Ethics in Aesop's Fables ("classics and Interpretations" Issue 46)
by Lou Lin
About This Novel
This book is the 46th issue of Classics and Interpretation, and its topic is "Ethics in Aesop's Fables." In ancient Greek tradition, Aesop is said to have been a Greek stranger (a Thracian or a Phrygian) who was extremely ugly and lived in the sixth century BC. He was first a slave on the island of Samos, but eventually won his freedom through his wisdom and explanatory skills. Regardless of whether this character actually existed, by the fifth century BC, we have begun to see that various legends about an extraordinary life and death experience have begun to crystallize around the character of Aesop. At the same time, the "lower" genre of "fables" began to be attributed to Aesop, and he began to be regarded as the maker and founder of fables.
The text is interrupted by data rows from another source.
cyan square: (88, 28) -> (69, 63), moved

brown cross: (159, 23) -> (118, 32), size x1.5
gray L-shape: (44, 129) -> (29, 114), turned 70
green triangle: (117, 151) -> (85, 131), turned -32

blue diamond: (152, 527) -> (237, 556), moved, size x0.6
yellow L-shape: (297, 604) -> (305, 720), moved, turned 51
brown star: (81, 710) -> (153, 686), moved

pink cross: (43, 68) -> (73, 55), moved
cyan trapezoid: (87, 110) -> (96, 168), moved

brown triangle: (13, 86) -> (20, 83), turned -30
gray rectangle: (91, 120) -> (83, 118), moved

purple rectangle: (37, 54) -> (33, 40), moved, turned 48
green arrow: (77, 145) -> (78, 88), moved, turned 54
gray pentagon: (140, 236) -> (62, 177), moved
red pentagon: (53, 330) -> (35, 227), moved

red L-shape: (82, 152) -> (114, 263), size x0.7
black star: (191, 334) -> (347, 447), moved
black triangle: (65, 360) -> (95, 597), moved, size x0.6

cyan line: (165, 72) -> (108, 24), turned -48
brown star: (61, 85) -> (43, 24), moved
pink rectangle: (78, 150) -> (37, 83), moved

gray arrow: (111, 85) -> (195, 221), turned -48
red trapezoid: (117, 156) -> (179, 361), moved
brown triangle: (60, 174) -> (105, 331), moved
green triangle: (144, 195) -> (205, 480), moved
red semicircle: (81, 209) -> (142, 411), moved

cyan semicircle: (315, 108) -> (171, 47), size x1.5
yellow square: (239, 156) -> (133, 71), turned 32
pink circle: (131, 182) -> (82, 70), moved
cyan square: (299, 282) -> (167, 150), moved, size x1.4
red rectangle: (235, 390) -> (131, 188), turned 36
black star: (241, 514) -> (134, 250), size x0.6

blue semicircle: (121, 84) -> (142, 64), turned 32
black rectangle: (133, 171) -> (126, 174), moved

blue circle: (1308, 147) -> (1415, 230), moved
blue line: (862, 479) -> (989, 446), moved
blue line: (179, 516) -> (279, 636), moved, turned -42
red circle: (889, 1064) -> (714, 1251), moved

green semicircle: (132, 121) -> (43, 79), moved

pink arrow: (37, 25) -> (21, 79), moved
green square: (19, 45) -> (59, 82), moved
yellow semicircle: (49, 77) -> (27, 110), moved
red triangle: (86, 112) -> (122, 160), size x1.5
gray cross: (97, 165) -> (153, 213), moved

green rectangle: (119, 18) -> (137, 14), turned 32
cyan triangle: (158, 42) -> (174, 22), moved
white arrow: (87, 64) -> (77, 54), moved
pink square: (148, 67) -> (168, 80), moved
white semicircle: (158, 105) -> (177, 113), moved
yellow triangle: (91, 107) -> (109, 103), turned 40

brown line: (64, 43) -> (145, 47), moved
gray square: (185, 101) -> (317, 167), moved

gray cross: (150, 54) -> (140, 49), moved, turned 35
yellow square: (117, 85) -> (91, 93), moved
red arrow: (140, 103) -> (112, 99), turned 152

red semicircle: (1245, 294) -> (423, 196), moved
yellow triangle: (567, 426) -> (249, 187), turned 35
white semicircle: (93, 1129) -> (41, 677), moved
Within this tradition, Aesop's connection to pre-philosophical systems of wisdom is curiously dual: for he appears to both participate in the realm of higher intelligence and to criticize or parody higher intelligence from "below." Since the invention of philosophy itself is complexly related to these earlier "wisdom" traditions-philosophy simultaneously strives to "borrow" from these traditions and to distinguish itself from them; therefore, in terms of its dual connection with this wisdom tradition, the figure of Aesop is very useful to philosophy. Tracing the connection between "Socratic" philosophy and Aesop and Aesop's fables will enable us to directly confront many problems of form, style and content. That is, I argue that there is a hidden, Aesopian thread in the genealogy of Greek prose writing.